Aide aux migrants: Cédric Herrou de nouveau devant la justice -

Aide aux migrants: Cédric Herrou de nouveau devant la justice

L’agriculteur militant Cédric Herrou, devenu le symbole de l’aide aux migrants, doit être rejugé en appel mercredi à Lyon après l’annulation par la Cour de cassation de sa condamnation à quatre mois de prison avec sursis en 2017.

Ce militant de la vallée de la Roya, à la frontière franco-italienne, avait saisi le Conseil constitutionnel après avoir été condamné en août 2017 par la cour d’appel d’Aix-en-Provence pour avoir porté assistance à des migrants.

Le 6 juillet 2018, les Sages consacrent le « principe de fraternité », jugé constitutionnel.

« Une aide désintéressée aux migrants, qu’elle soit individuelle ou +militante+ et organisée, ne doit pas être poursuivie », tranche alors le Conseil constitutionnel.

En découle « la liberté d’aider autrui, dans un but humanitaire, sans considération de la régularité de son séjour sur le territoire national ». 

En raison de cette modification de la loi Asile et immigration, la Cour de cassation retient le principe de fraternité et annule en décembre 2018 la condamnation de Cédric Herrou, renvoyant l’affaire devant la cour d’appel de Lyon.
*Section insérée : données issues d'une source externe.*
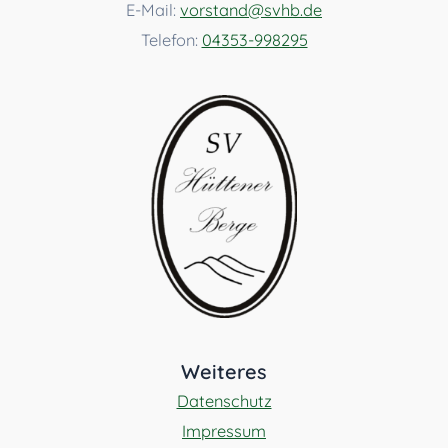
E-Mail:
vorstand@svhb.de
Telefon:
04353-998295
Weiteres
Datenschutz
Impressum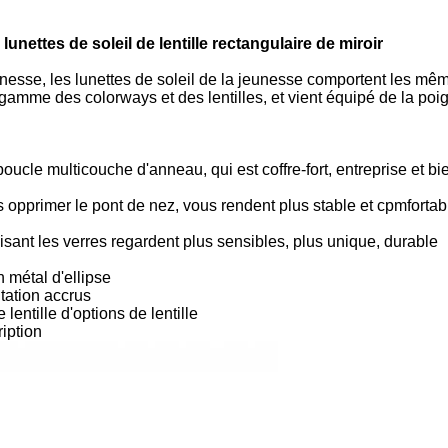
nettes de soleil de lentille rectangulaire de miroir
nesse, les lunettes de soleil de la jeunesse comportent les mê
 gamme des colorways et des lentilles, et vient équipé de la po
oucle multicouche d'anneau, qui est coffre-fort, entreprise et bi
 opprimer le pont de nez, vous rendent plus stable et cpmfortabl
isant les verres regardent plus sensibles, plus unique, durable
 métal d'ellipse
tation accrus
entille d'options de lentille
ription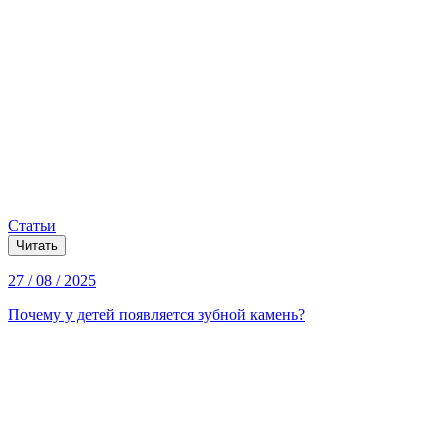
Статьи
Читать
27 / 08 / 2025
Почему у детей появляется зубной камень?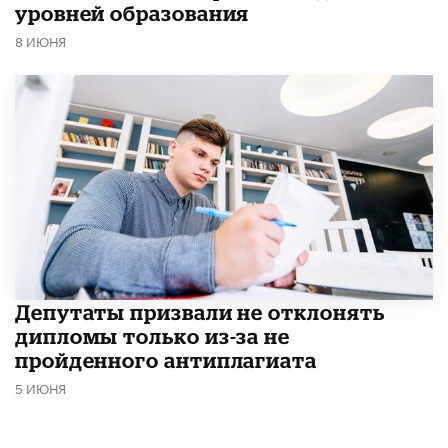
уровней образования
8 ИЮНЯ
Депутаты призвали не отклонять
дипломы только из-за не
пройденного антиплагиата
5 ИЮНЯ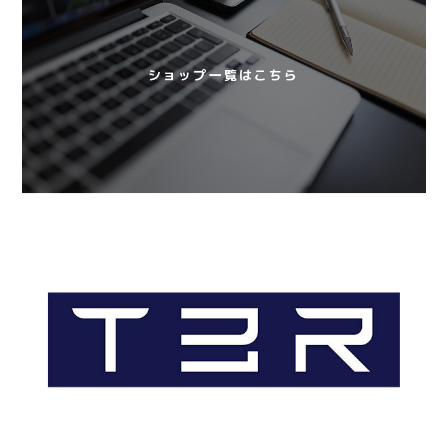
ショップ一覧はこちら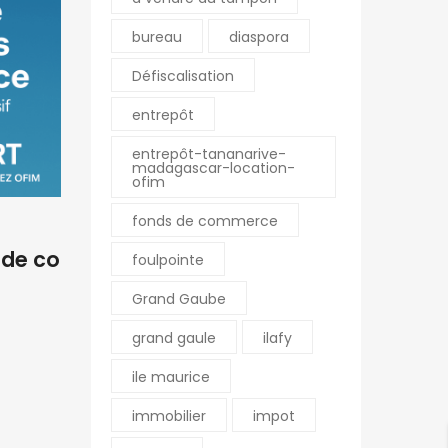
bureau
diaspora
Défiscalisation
BY
ERIC
11/11/2025
BY
ERIC
entrepôt
M. Fort Philippe – Conseill
🏡 À 
entrepôt-tananarive-
er immobilier à Saint-Pier
mmerc
madagascar-location-
ofim
re de La Réunion
onfia
fonds de commerce
 de co
foulpointe
Grand Gaube
grand gaule
ilafy
ile maurice
immobilier
impot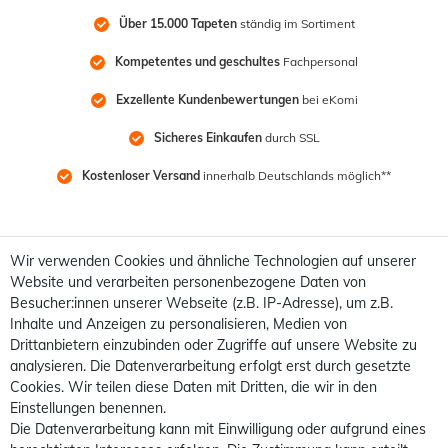
Über 15.000 Tapeten
 ständig im Sortiment
Kompetentes und geschultes
 Fachpersonal
Exzellente Kundenbewertungen
 bei eKomi
Sicheres Einkaufen
 durch SSL
Kostenloser Versand
 innerhalb Deutschlands möglich**
Wir verwenden Cookies und ähnliche Technologien auf unserer
Website und verarbeiten personenbezogene Daten von
Besucher:innen unserer Webseite (z.B. IP-Adresse), um z.B.
Inhalte und Anzeigen zu personalisieren, Medien von
Drittanbietern einzubinden oder Zugriffe auf unsere Website zu
analysieren. Die Datenverarbeitung erfolgt erst durch gesetzte
Cookies. Wir teilen diese Daten mit Dritten, die wir in den
Einstellungen benennen.
Die Datenverarbeitung kann mit Einwilligung oder aufgrund eines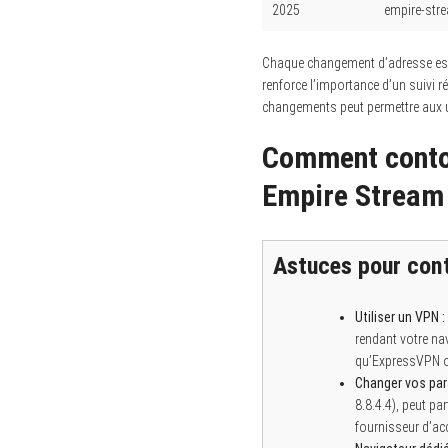
2025
empire-str
Chaque changement d’adresse est 
renforce l’importance d’un suivi r
changements peut permettre aux uti
Comment contou
Empire Stream
Astuces pour cont
Utiliser un VPN :
rendant votre na
qu’ExpressVPN ou
Changer vos par
8.8.4.4), peut par
fournisseur d’acc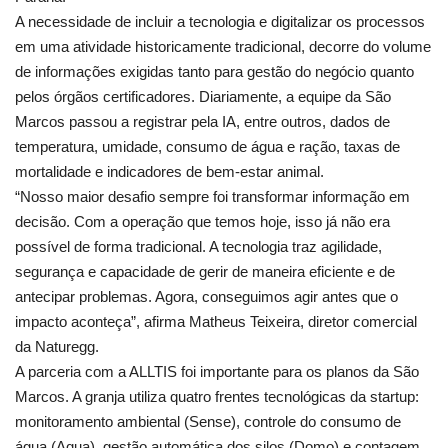
A necessidade de incluir a tecnologia e digitalizar os processos
em uma atividade historicamente tradicional, decorre do volume
de informações exigidas tanto para gestão do negócio quanto
pelos órgãos certificadores. Diariamente, a equipe da São
Marcos passou a registrar pela IA, entre outros, dados de
temperatura, umidade, consumo de água e ração, taxas de
mortalidade e indicadores de bem-estar animal.
“Nosso maior desafio sempre foi transformar informação em
decisão. Com a operação que temos hoje, isso já não era
possível de forma tradicional. A tecnologia traz agilidade,
segurança e capacidade de gerir de maneira eficiente e de
antecipar problemas. Agora, conseguimos agir antes que o
impacto aconteça”, afirma Matheus Teixeira, diretor comercial
da Naturegg.
A parceria com a ALLTIS foi importante para os planos da São
Marcos. A granja utiliza quatro frentes tecnológicas da startup:
monitoramento ambiental (Sense), controle do consumo de
água (Aqua), gestão automática dos silos (Domo) e contagem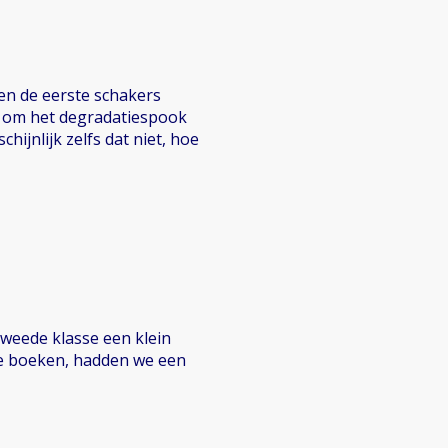
en de eerste schakers
e om het degradatiespook
hijnlijk zelfs dat niet, hoe
tweede klasse een klein
te boeken, hadden we een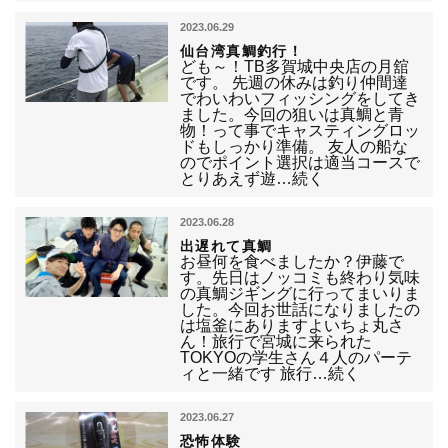
2023.06.29
仙台湾真鯛釣行！
ども～！TB多賀城中央店の月舘
です。 先週の休みは釣り仲間達
でわいわいフィッシングをしてき
ました。今回の狙いは真鯛と青
物！って事でキャスティングロッ
ドもしっかり準備。 友人の船な
のでポイント選択は適当コースで
とりあえず遊…続く
2023.06.28
出遅れて真鯛
お昼何を食べましたか？伊藤で
す。先日はノッコミも終わり気味
の真鯛ジギングに行ってまいりま
した。今回お世話になりましたの
は塩釜にありますよいちょ丸さ
ん！旅行で宮城に来られた
TOKYOの学生さん４人のパーテ
ィと一緒です 旅行…続く
2023.06.27
恐怖体験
« Une grande victoire », s’était alors félicité Me Patrice Spinosi, avocat de M. Herrou et d’un autre militant, qui doit « conduire à leur relaxe ».

Les faits. En 2016, Cédric Herrou accueille sur son terrain des migrants en provenance d’Italie, dont des mineurs. Depuis des mois, avec d’autres, il alerte les autorités sur ces centaines de personnes bloquées dans la vallée de la Roya. En raison du rétablissement des contrôles à la frontière franco-italienne, « il leur est impossible, selon ses soutiens, de se rendre à Nice pour déposer une demande d’asile ». Un collectif d’habitants et d’associations décide alors d’ouvrir un lieu accueil dans une colonie de vacances désaffectée de la SNCF.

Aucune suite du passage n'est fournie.